Without the pictures, copy all the entries below exactly.

↓

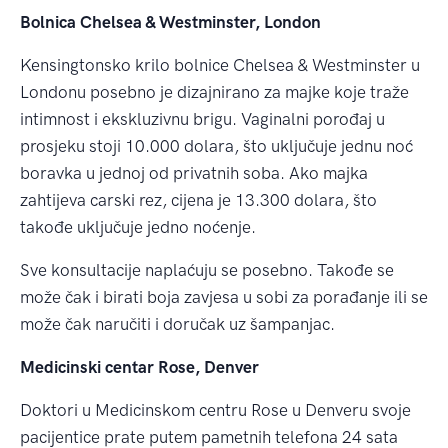
Bolnica Chelsea & Westminster, London
Kensingtonsko krilo bolnice Chelsea & Westminster u
Londonu posebno je dizajnirano za majke koje traže
intimnost i ekskluzivnu brigu. Vaginalni porođaj u
prosjeku stoji 10.000 dolara, što uključuje jednu noć
boravka u jednoj od privatnih soba. Ako majka
zahtijeva carski rez, cijena je 13.300 dolara, što
takođe uključuje jedno noćenje.
Sve konsultacije naplaćuju se posebno. Takođe se
može čak i birati boja zavjesa u sobi za porađanje ili se
može čak naručiti i doručak uz šampanjac.
Medicinski centar Rose, Denver
Doktori u Medicinskom centru Rose u Denveru svoje
pacijentice prate putem pametnih telefona 24 sata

↑

*SOLUTION TO THIS PROBLEM*:
Bolnica Chelsea & Westminster, London
Kensingtonsko krilo bolnice Chelsea & Westminster u
Londonu posebno je dizajnirano za majke koje traže
intimnost i ekskluzivnu brigu. Vaginalni porođaj u
prosjeku stoji 10.000 dolara, što uključuje jednu noć
boravka u jednoj od privatnih soba. Ako majka
zahtijeva carski rez, cijena je 13.300 dolara, što
takođe uključuje jedno noćenje.
Sve konsultacije naplaćuju se posebno. Takođe se
može čak i birati boja zavjesa u sobi za porađanje ili se
može čak naručiti i doručak uz šampanjac.
Medicinski centar Rose, Denver
Doktori u Medicinskom centru Rose u Denveru svoje
pacijentice prate putem pametnih telefona 24 sata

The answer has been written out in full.